O Casado popped up with a Belo Horizonte street address and little else.

“No website?” I said.

“Not according to Google,” Bree said.

My cell phone buzzed with a text from Ned Mahoney: I’m picking you up in five. Big break in the Judge Franklin case!

“Gotta go,” I told Bree and Sampson.

I took my coat from the front closet as my wife called to me, “What’s the name of the Brazilian company that owned the Circle M Ranch in Colorado?”

“Haven’t looked yet!” I bellowed back, taking my service weapon from the lockbox.

“It’s okay, Alex,” Sampson called. “I know it.”

In the kitchen, Bree frowned. “You do?”

Sampson nodded. “Circle M was owned by Melhor Ranch and Cattle Company, Belo Horizonte, Brazil.”

She used Google Translate and soon had a listing up on the screen similar to the one for O Casado. “Again, all we have is a street address.”

“Type it in,” John said, coming around to see her screen. “Then the other one.
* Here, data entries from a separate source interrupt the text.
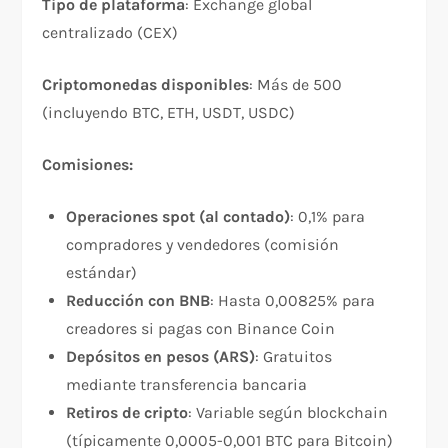
Tipo de plataforma
: Exchange global
centralizado (CEX)
Criptomonedas disponibles
: Más de 500
(incluyendo BTC, ETH, USDT, USDC)​
Comisiones:
Operaciones spot (al contado)
: 0,1% para
compradores y vendedores (comisión
estándar)​
Reducción con BNB
: Hasta 0,00825% para
creadores si pagas con Binance Coin​
Depósitos en pesos (ARS)
: Gratuitos
mediante transferencia bancaria​
Retiros de cripto
: Variable según blockchain
(típicamente 0,0005-0,001 BTC para Bitcoin)​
Let’s see them on a map.”

Bree called up Google Maps and soon had the two addresses on the screen, each marked by a glowing yellow pin.
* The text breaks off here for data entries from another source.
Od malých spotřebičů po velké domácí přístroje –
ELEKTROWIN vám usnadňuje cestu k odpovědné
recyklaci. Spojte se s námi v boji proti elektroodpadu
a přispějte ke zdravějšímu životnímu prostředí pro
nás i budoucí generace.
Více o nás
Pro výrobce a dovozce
“They’re on the same block,” she said.

Sampson nodded. “Right around the corner from each other.”

“It’s the same operation, different doors.”

“Or they’re just shell companies, designed to hide the identity of the real owners.”
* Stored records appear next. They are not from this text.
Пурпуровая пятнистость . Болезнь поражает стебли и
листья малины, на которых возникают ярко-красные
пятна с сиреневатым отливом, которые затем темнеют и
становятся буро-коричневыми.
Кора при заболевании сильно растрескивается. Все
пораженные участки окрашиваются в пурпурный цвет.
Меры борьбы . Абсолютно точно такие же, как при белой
“Like I said, the same operation. We just need to prove it, find the common denominator.”

Sampson started studying all the recent news about Malcomb’s data-mining firm, Paladin, and Bree searched for ownership records of the cattle companies in Brazil and their ranches in the United States.

Twenty minutes later, John said, “ Wall Street Journal says that since Paladin is held privately and Malcomb was one of the primary stockholders, we won’t know for months how big a blow his death is to the value of the company, though all of the analysts contacted believe it will be significant.”

Bree looked up. “Malcomb was the brains. How do they continue to innovate without him?”

“That’s the big question,” John said. “Anything at your end of the table?”

“I found the Double T Ranch in public property listings filed in Reno,” she said, returning her attention to the screen. “Says here the agent of record at the sale nine years ago was a Reno attorney named Glenn Star.”

“Give him a call.”

Bree ran a search on him and sighed. “He’s dead.”

“How long ago?”

“Wait a second—it says here his body was found in a fleabag motel in Lockwood, Nevada; he was naked, and he’d been shot in the head. His wallet and car keys were gone.”

“So some traveling hooker rolled him,” Sampson said.

“Or her pimp,” Bree said, nodding.

On a whim, she went to Colorado property records and found the ranch outside Durango where there’d been a firefight between the Alejandro cartel and Maestro operators. It took her a while, but she located the ranch sale documents on file in La Plata County.

Similar to the transfer in ownership in Nevada, the shell company in Brazil had been represented by an agent, in this case Delores Raye, an attorney in Durango.

She googled the lawyer and whistled.

“What do you got?” Sampson asked.

“The attorney representing the Melhor Ranch and Cattle Company in the purchase of the Circle M was kidnapped, raped, and murdered fourteen months after the deal closed.”